[[ Provided records open ]]

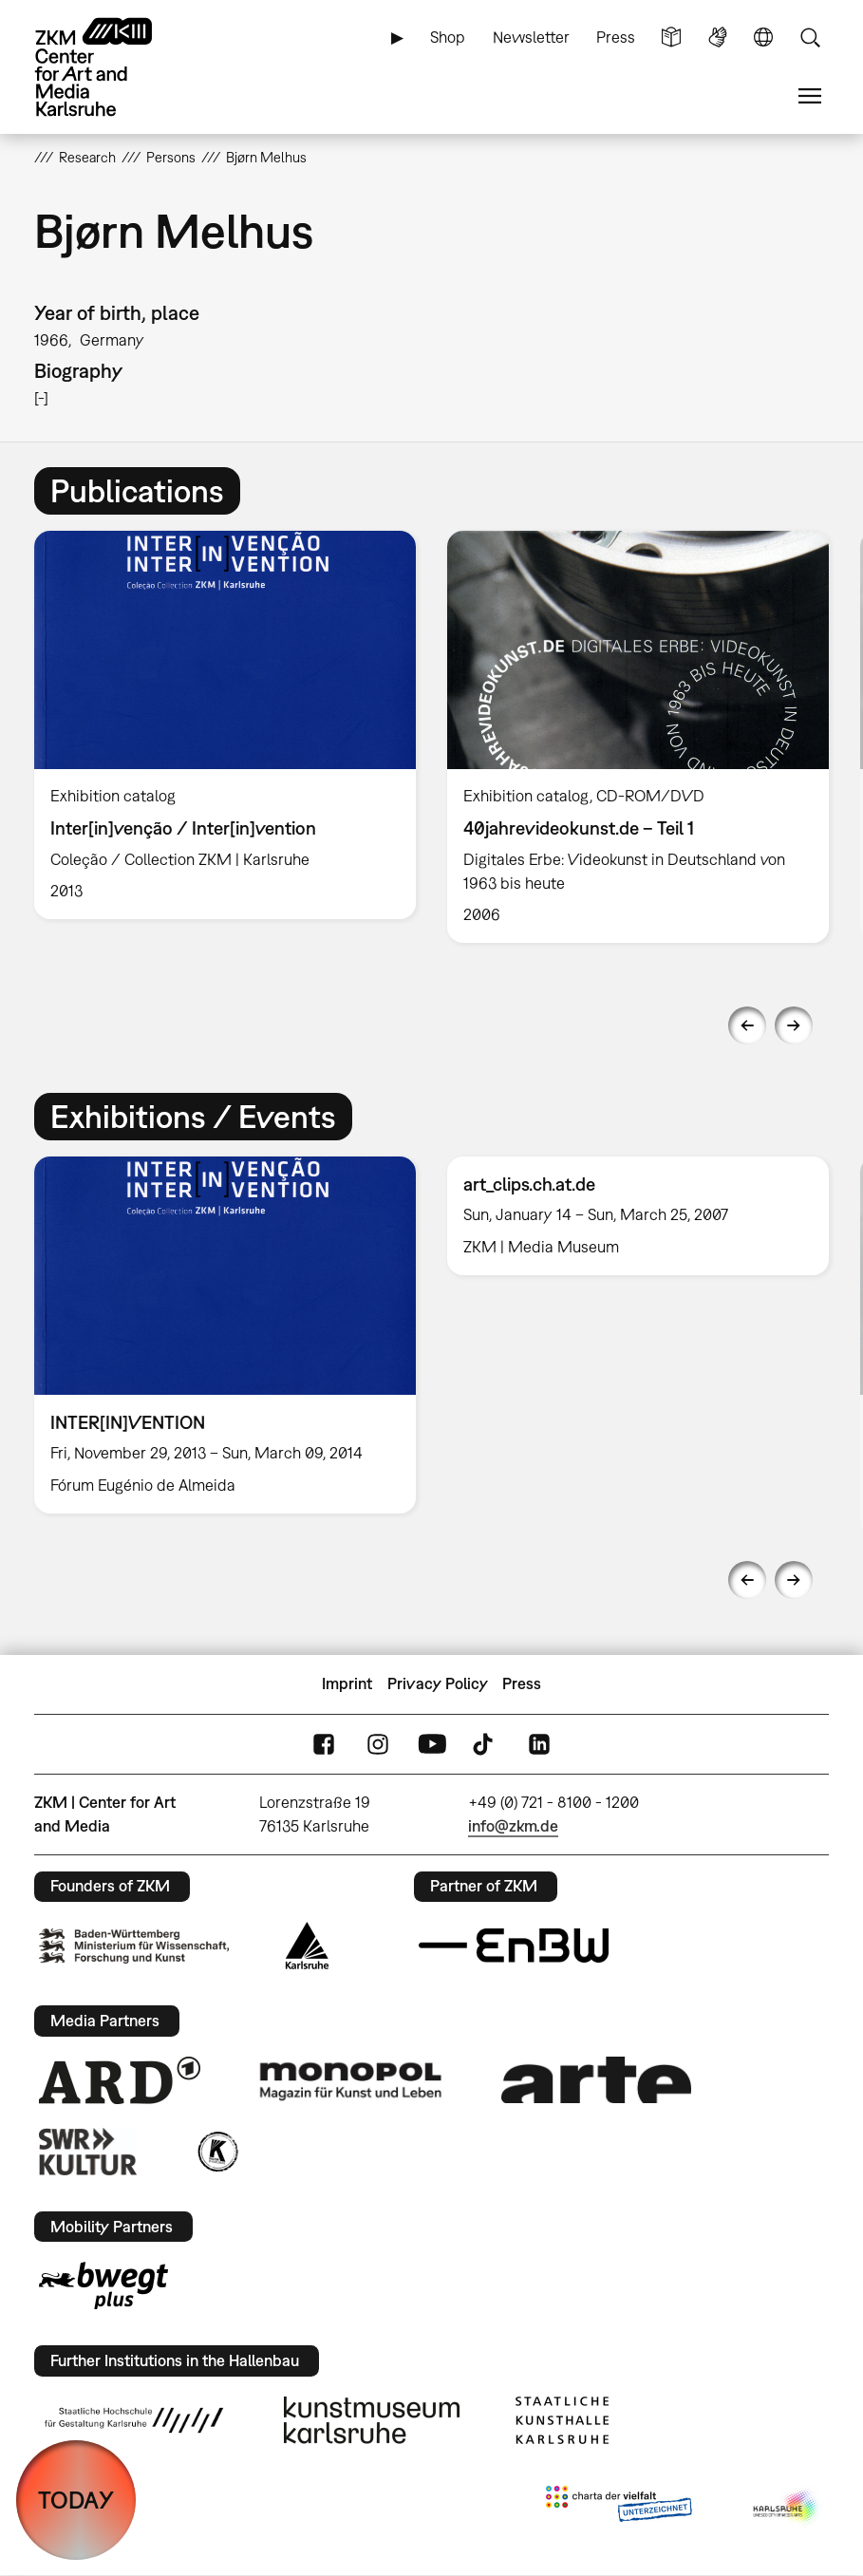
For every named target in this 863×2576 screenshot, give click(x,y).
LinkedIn (539, 1743)
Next (794, 1025)
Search (810, 37)
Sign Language (718, 37)
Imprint (347, 1683)
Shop (447, 37)
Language (763, 37)
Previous (747, 1025)
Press (615, 37)
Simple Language (671, 37)
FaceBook (324, 1743)
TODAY (76, 2499)
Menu (810, 96)
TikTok (485, 1743)
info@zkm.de (513, 1825)
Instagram (378, 1743)
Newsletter (531, 37)
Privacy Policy (437, 1683)
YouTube (432, 1743)
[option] (225, 725)
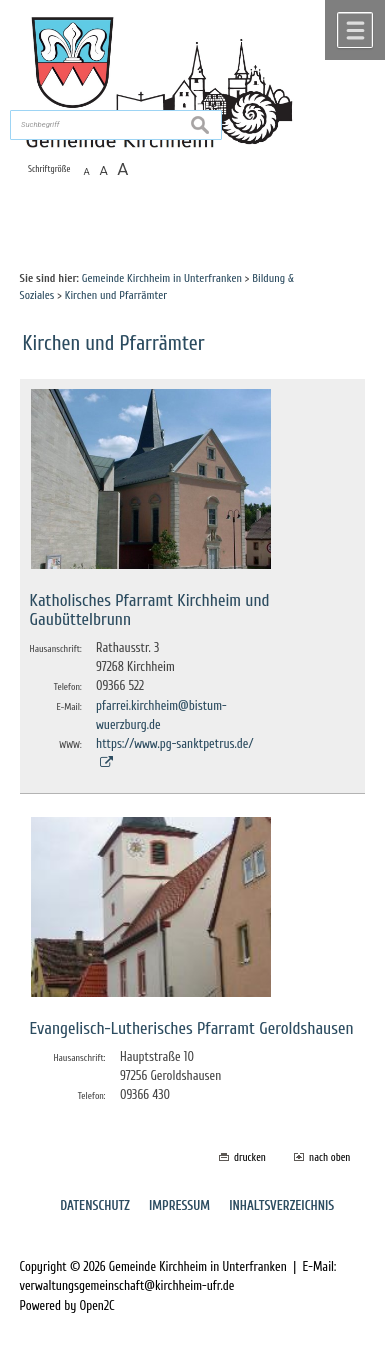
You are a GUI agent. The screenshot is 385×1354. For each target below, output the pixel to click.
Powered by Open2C (67, 1306)
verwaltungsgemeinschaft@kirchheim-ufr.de (127, 1286)
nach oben (329, 1157)
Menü (355, 30)
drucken (250, 1157)
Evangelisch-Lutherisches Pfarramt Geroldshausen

[[ Provided records closed ]]

## Problem
Using the entries above, transcribe every line from the line containing "Previous (747, 1025)" through the line containing "You are a GUI". Do not copy pictures.

## Solution below
Previous (747, 1025)
Press (615, 37)
Simple Language (671, 37)
FaceBook (324, 1743)
TODAY (76, 2499)
Menu (810, 96)
TikTok (485, 1743)
info@zkm.de (513, 1825)
Instagram (378, 1743)
Newsletter (531, 37)
Privacy Policy (437, 1683)
YouTube (432, 1743)
[option] (225, 725)
You are a GUI agent. The screenshot is 385×1354. For each target below, output the pixel to click.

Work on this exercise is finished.